Disclosed is an adaptive beamforming method capable of improving the processing speed by increasing the speed of convergence when performing iteration, and an apparatus for implementing the same. In the adaptive beamforming method, (a) N signal arrival direction processors generate N second signals by multiplying N first signals received through N smart antenna arrays by a weight vector, respectively. And, (b) generating a third signal by receiving the N second signals and multiplying the N second signals by multiplying the coupling constants, and (c) generating the third signal. 2 an adder receiving the third signal, subtracting the third signal from a reference signal projecting the third signal as the nearest signal coordinate, and calculating a common error value, and (d) N The Least Mean Squares receive the common error value, multiply the step size parameter set by the common error value and the N first signals, and add the weight vector to generate a new weight vector, and the new And providing a weight vector to the N signal arrival processors.

Description

ADAPTIVE BEAMFORMING METHOD AND APPARATUS FOR EMBODYING THE SAME

The present invention relates to an adaptive adaptive beamforming method and an apparatus for implementing the same, and more particularly, to an adaptive beamforming method of a receiver having N smart antennas and an apparatus for implementing the same.
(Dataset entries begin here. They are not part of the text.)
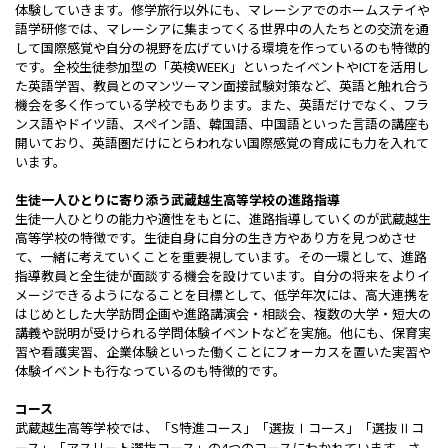
体験していきます。修学旅行以外にも、マレーシアでのホームステイや
語学研修では、マレーシアに集まってくる世界中の人たちとの交流を通
して国際感覚や自分の視野を広げていける環境を作っているのも特徴的
です。全校生徒参加型の「英検WEEK」といったイベントやICTを活用し
た英語学習、教員とのマンツーマン面接試験対策など、英語と触れ合う
機会を多く作っている学校でもあります。また、英語だけでなく、フラ
ンス語やドイツ語、スペイン語、韓国語、中国語といった言語の講座も
開いており、英語圏だけにとらわれない国際感覚の育成にも力を入れて
います。
生徒一人ひとりに寄り添う武蔵越生高等学校の進路指導
生徒一人ひとりの能力や適性をもとに、進路指導していくのが武蔵越生
高等学校の特徴です。生徒自身に自分の生き方やあり方を見つめさせ
て、一緒に考えていくことを重要視しています。その一環として、進路
指導教員と全生徒が面談する機会を設けています。自分の将来をよりイ
メージできるようになることを目標として、低学年次には、高大連携を
はじめとした大学訪問企画や進路講演会・相談会、複数の大学・短大の
講義や説明が受けられる学問体験イベントなどを実施。他にも、保育実
習や看護実習、企業体験といった働くことにフォーカスを置いた実習や
体験イベントも行なっているのも特徴的です。
コース
武蔵越生高等学校では、「S特進コース」「選抜Ⅰコース」「選抜Ⅱコ
ース」「アスリート選抜コース」の4つのコースにわかれています。さ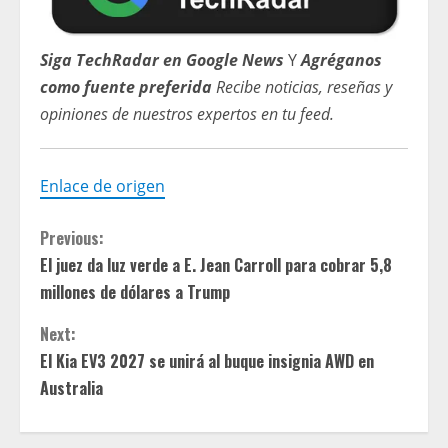
Siga TechRadar en Google News
Y
Agréganos
como fuente preferida
Recibe noticias, reseñas y
opiniones de nuestros expertos en tu feed.
Enlace de origen
C
Previous:
El juez da luz verde a E. Jean Carroll para cobrar 5,8
o
millones de dólares a Trump
n
Next:
t
El Kia EV3 2027 se unirá al buque insignia AWD en
Australia
i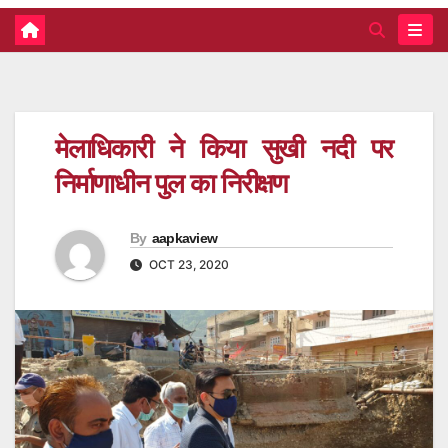
मेलाधिकारी ने किया सुखी नदी पर
निर्माणाधीन पुल का निरीक्षण
By
aapkaview
OCT 23, 2020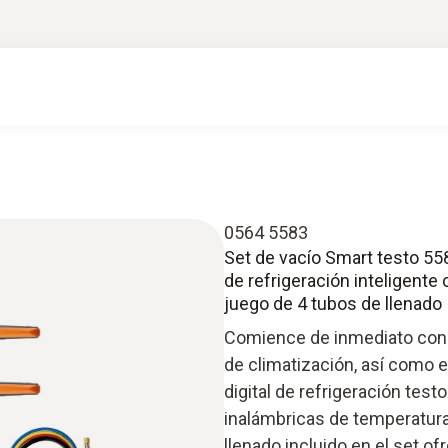
0564 5583
Set de vacío Smart testo 558
de refrigeración inteligente
juego de 4 tubos de llenado
Comience de inmediato con 
de climatización, así como e
digital de refrigeración tes
inalámbricas de temperatura 
llenado incluido en el set of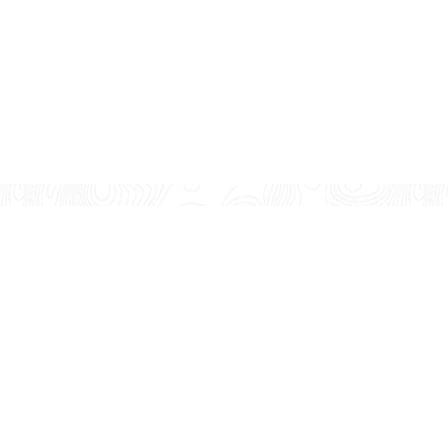
Company
Help 
About Us
Deliver
Contact Us
Payme
Disclaimer
Purcha
Privacy Policy
Custom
Spectral efficiency and reliability are limited by multipath fading, delay spread and co-channel interference in wireless communication systems. In recent years, there has been a lot of research on angular diversity to overcome multipath fading in the spatial domain. In particular, by using a smart antenna in various ways, it is possible to improve the performance of a wireless communication system. Adaptive beamforming is one of the most important smart antenna technologies that can be widely used in the wireless communication field.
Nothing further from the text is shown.